Exercise materials ->
☆ ☆ ☆ ☆ ☆ ☆ ☆
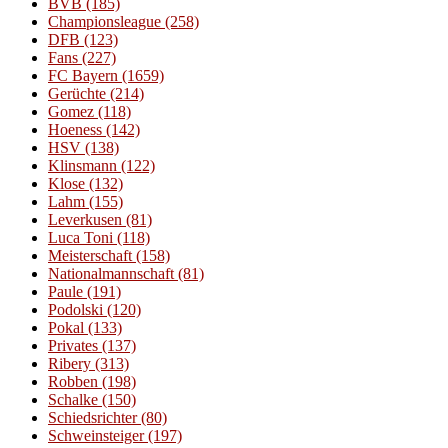
BVB
(185)
Championsleague
(258)
DFB
(123)
Fans
(227)
FC Bayern
(1659)
Gerüchte
(214)
Gomez
(118)
Hoeness
(142)
HSV
(138)
Klinsmann
(122)
Klose
(132)
Lahm
(155)
Leverkusen
(81)
Luca Toni
(118)
Meisterschaft
(158)
Nationalmannschaft
(81)
Paule
(191)
Podolski
(120)
Pokal
(133)
Privates
(137)
Ribery
(313)
Robben
(198)
Schalke
(150)
Schiedsrichter
(80)
Schweinsteiger
(197)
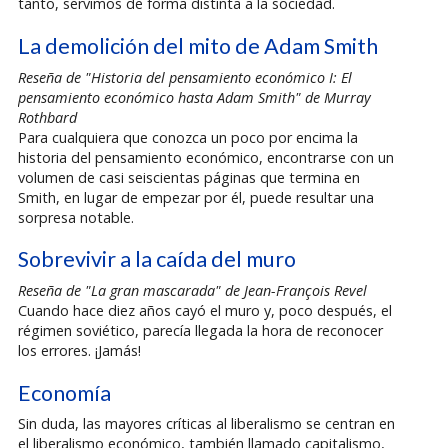
tanto, servimos de forma distinta a la sociedad.
La demolición del mito de Adam Smith
Reseña de "Historia del pensamiento económico I: El
pensamiento económico hasta Adam Smith" de Murray
Rothbard
Para cualquiera que conozca un poco por encima la
historia del pensamiento económico, encontrarse con un
volumen de casi seiscientas páginas que termina en
Smith, en lugar de empezar por él, puede resultar una
sorpresa notable.
Sobrevivir a la caída del muro
Reseña de "La gran mascarada" de Jean-François Revel
Cuando hace diez años cayó el muro y, poco después, el
régimen soviético, parecía llegada la hora de reconocer
los errores. ¡Jamás!
Economía
Sin duda, las mayores críticas al liberalismo se centran en
el liberalismo económico, también llamado capitalismo,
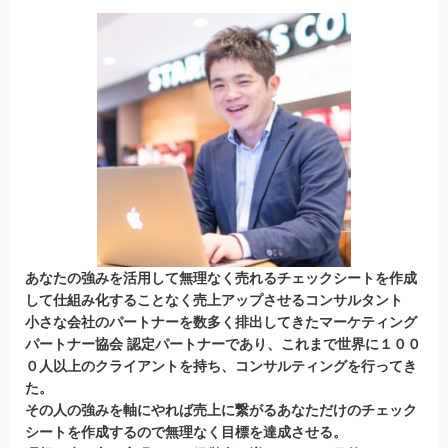
あなたの強みを活用して無理なく売れるチェックシートを作成
して仕組み化することなく売上アップさせるコンサルタント
小さな会社のパートナーを数多く排出してきたマーケティング
パートナー協会 認定パートナー
であり、これまで世界に１００
０人以上のクライアントを持ち、コンサルティングを行ってき
た。
その人の強みを軸にやれば売上に繋がるあなただけのチェック
シートを作成するので無理なく目標を達成させる。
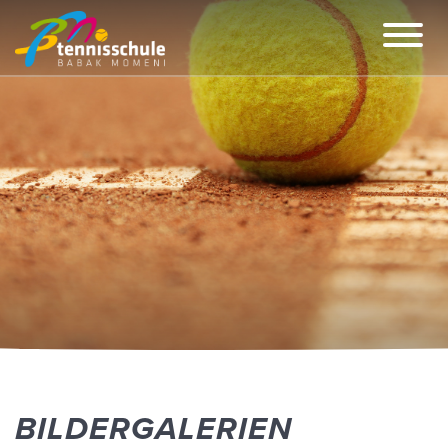
BILDERGALERIEN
☆ ☆ ☆ ☆ ☆ ☆ ☆
Word for word, restate the lines from the first line of the material through the line containing "volumen de casi", with the pictures left out.

Response to this task ->
BVB
(185)
Championsleague
(258)
DFB
(123)
Fans
(227)
FC Bayern
(1659)
Gerüchte
(214)
Gomez
(118)
Hoeness
(142)
HSV
(138)
Klinsmann
(122)
Klose
(132)
Lahm
(155)
Leverkusen
(81)
Luca Toni
(118)
Meisterschaft
(158)
Nationalmannschaft
(81)
Paule
(191)
Podolski
(120)
Pokal
(133)
Privates
(137)
Ribery
(313)
Robben
(198)
Schalke
(150)
Schiedsrichter
(80)
Schweinsteiger
(197)
tanto, servimos de forma distinta a la sociedad.
La demolición del mito de Adam Smith
Reseña de "Historia del pensamiento económico I: El
pensamiento económico hasta Adam Smith" de Murray
Rothbard
Para cualquiera que conozca un poco por encima la
historia del pensamiento económico, encontrarse con un
volumen de casi seiscientas páginas que termina en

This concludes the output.